§ What is expected
Take the listing below and output it again exactly.

§ Input
|---|
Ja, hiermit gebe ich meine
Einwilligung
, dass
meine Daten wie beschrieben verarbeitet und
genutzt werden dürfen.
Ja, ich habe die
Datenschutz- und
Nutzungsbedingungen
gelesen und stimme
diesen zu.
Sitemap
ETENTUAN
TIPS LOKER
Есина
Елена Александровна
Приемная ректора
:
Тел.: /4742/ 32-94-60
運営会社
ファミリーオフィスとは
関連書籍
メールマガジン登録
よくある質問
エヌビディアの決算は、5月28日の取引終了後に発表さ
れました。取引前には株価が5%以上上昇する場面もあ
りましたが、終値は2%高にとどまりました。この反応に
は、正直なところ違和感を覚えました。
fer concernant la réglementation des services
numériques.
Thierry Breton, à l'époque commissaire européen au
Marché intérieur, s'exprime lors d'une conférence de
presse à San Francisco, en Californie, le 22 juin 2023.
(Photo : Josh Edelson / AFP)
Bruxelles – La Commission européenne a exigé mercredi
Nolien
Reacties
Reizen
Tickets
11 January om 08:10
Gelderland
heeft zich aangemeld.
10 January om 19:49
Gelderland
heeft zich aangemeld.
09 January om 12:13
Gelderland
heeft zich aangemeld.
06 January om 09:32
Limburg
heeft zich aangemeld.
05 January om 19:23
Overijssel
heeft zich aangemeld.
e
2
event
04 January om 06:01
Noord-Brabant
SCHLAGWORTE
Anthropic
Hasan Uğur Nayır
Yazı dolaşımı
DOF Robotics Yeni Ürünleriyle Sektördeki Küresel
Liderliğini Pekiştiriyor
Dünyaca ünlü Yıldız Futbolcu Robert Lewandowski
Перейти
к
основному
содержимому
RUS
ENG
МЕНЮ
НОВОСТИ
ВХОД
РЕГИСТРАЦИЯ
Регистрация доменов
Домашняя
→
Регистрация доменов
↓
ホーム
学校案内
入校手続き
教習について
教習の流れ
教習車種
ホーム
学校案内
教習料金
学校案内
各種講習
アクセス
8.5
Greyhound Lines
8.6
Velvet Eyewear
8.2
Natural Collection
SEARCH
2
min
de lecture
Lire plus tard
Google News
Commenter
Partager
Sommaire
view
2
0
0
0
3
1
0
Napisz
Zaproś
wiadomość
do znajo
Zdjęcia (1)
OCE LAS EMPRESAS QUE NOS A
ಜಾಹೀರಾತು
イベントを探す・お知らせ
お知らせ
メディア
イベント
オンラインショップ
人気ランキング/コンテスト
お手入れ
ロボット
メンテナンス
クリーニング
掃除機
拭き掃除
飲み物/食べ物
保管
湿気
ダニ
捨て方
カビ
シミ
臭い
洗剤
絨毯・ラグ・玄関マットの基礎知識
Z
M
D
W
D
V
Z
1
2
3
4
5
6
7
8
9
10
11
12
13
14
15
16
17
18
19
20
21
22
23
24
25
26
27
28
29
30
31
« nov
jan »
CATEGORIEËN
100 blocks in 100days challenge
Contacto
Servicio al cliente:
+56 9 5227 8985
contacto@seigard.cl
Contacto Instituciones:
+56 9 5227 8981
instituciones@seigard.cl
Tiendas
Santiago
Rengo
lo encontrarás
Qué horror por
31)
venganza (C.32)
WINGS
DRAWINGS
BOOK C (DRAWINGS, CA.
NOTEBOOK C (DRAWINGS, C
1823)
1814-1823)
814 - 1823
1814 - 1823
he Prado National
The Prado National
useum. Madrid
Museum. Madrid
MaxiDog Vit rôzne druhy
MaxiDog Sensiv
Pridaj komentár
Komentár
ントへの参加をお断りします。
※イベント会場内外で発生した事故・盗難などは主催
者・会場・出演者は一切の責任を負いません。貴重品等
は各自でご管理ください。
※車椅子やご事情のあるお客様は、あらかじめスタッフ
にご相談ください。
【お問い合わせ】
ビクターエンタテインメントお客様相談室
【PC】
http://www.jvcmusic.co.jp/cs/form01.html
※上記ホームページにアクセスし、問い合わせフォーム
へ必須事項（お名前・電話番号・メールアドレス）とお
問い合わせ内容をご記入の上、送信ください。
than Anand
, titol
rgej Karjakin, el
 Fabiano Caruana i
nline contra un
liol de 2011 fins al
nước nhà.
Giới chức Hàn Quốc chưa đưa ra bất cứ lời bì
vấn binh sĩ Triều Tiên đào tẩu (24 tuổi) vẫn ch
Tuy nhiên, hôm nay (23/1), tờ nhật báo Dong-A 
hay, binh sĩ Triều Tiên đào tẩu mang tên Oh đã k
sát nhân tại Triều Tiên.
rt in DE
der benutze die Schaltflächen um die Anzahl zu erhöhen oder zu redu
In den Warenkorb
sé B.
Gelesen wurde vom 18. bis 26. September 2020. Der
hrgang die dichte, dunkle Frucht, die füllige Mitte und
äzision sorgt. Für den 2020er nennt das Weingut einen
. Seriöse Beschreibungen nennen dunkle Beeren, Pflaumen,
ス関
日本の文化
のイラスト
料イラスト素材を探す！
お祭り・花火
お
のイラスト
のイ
|---|
§ Response
Ja, hiermit gebe ich meine
Einwilligung
, dass
meine Daten wie beschrieben verarbeitet und
genutzt werden dürfen.
Ja, ich habe die
Datenschutz- und
Nutzungsbedingungen
gelesen und stimme
diesen zu.
Sitemap
ETENTUAN
TIPS LOKER
Есина
Елена Александровна
Приемная ректора
:
Тел.: /4742/ 32-94-60
運営会社
ファミリーオフィスとは
関連書籍
メールマガジン登録
よくある質問
エヌビディアの決算は、5月28日の取引終了後に発表さ
れました。取引前には株価が5%以上上昇する場面もあ
りましたが、終値は2%高にとどまりました。この反応に
は、正直なところ違和感を覚えました。
fer concernant la réglementation des services
numériques.
Thierry Breton, à l'époque commissaire européen au
Marché intérieur, s'exprime lors d'une conférence de
presse à San Francisco, en Californie, le 22 juin 2023.
(Photo : Josh Edelson / AFP)
Bruxelles – La Commission européenne a exigé mercredi
Nolien
Reacties
Reizen
Tickets
11 January om 08:10
Gelderland
heeft zich aangemeld.
10 January om 19:49
Gelderland
heeft zich aangemeld.
09 January om 12:13
Gelderland
heeft zich aangemeld.
06 January om 09:32
Limburg
heeft zich aangemeld.
05 January om 19:23
Overijssel
heeft zich aangemeld.
e
2
event
04 January om 06:01
Noord-Brabant
SCHLAGWORTE
Anthropic
Hasan Uğur Nayır
Yazı dolaşımı
DOF Robotics Yeni Ürünleriyle Sektördeki Küresel
Liderliğini Pekiştiriyor
Dünyaca ünlü Yıldız Futbolcu Robert Lewandowski
Перейти
к
основному
содержимому
RUS
ENG
МЕНЮ
НОВОСТИ
ВХОД
РЕГИСТРАЦИЯ
Регистрация доменов
Домашняя
→
Регистрация доменов
↓
ホーム
学校案内
入校手続き
教習について
教習の流れ
教習車種
ホーム
学校案内
教習料金
学校案内
各種講習
アクセス
8.5
Greyhound Lines
8.6
Velvet Eyewear
8.2
Natural Collection
SEARCH
2
min
de lecture
Lire plus tard
Google News
Commenter
Partager
Sommaire
view
2
0
0
0
3
1
0
Napisz
Zaproś
wiadomość
do znajo
Zdjęcia (1)
OCE LAS EMPRESAS QUE NOS A
ಜಾಹೀರಾತು
イベントを探す・お知らせ
お知らせ
メディア
イベント
オンラインショップ
人気ランキング/コンテスト
お手入れ
ロボット
メンテナンス
クリーニング
掃除機
拭き掃除
飲み物/食べ物
保管
湿気
ダニ
捨て方
カビ
シミ
臭い
洗剤
絨毯・ラグ・玄関マットの基礎知識
Z
M
D
W
D
V
Z
1
2
3
4
5
6
7
8
9
10
11
12
13
14
15
16
17
18
19
20
21
22
23
24
25
26
27
28
29
30
31
« nov
jan »
CATEGORIEËN
100 blocks in 100days challenge
Contacto
Servicio al cliente:
+56 9 5227 8985
contacto@seigard.cl
Contacto Instituciones:
+56 9 5227 8981
instituciones@seigard.cl
Tiendas
Santiago
Rengo
lo encontrarás
Qué horror por
31)
venganza (C.32)
WINGS
DRAWINGS
BOOK C (DRAWINGS, CA.
NOTEBOOK C (DRAWINGS, C
1823)
1814-1823)
814 - 1823
1814 - 1823
he Prado National
The Prado National
useum. Madrid
Museum. Madrid
MaxiDog Vit rôzne druhy
MaxiDog Sensiv
Pridaj komentár
Komentár
ントへの参加をお断りします。
※イベント会場内外で発生した事故・盗難などは主催
者・会場・出演者は一切の責任を負いません。貴重品等
は各自でご管理ください。
※車椅子やご事情のあるお客様は、あらかじめスタッフ
にご相談ください。
【お問い合わせ】
ビクターエンタテインメントお客様相談室
【PC】
http://www.jvcmusic.co.jp/cs/form01.html
※上記ホームページにアクセスし、問い合わせフォーム
へ必須事項（お名前・電話番号・メールアドレス）とお
問い合わせ内容をご記入の上、送信ください。
than Anand
, titol
rgej Karjakin, el
 Fabiano Caruana i
nline contra un
liol de 2011 fins al
nước nhà.
Giới chức Hàn Quốc chưa đưa ra bất cứ lời bì
vấn binh sĩ Triều Tiên đào tẩu (24 tuổi) vẫn ch
Tuy nhiên, hôm nay (23/1), tờ nhật báo Dong-A 
hay, binh sĩ Triều Tiên đào tẩu mang tên Oh đã k
sát nhân tại Triều Tiên.
rt in DE
der benutze die Schaltflächen um die Anzahl zu erhöhen oder zu redu
In den Warenkorb
sé B.
Gelesen wurde vom 18. bis 26. September 2020. Der
hrgang die dichte, dunkle Frucht, die füllige Mitte und
äzision sorgt. Für den 2020er nennt das Weingut einen
. Seriöse Beschreibungen nennen dunkle Beeren, Pflaumen,
ス関
日本の文化
のイラスト
料イラスト素材を探す！
お祭り・花火
お
のイラスト
のイ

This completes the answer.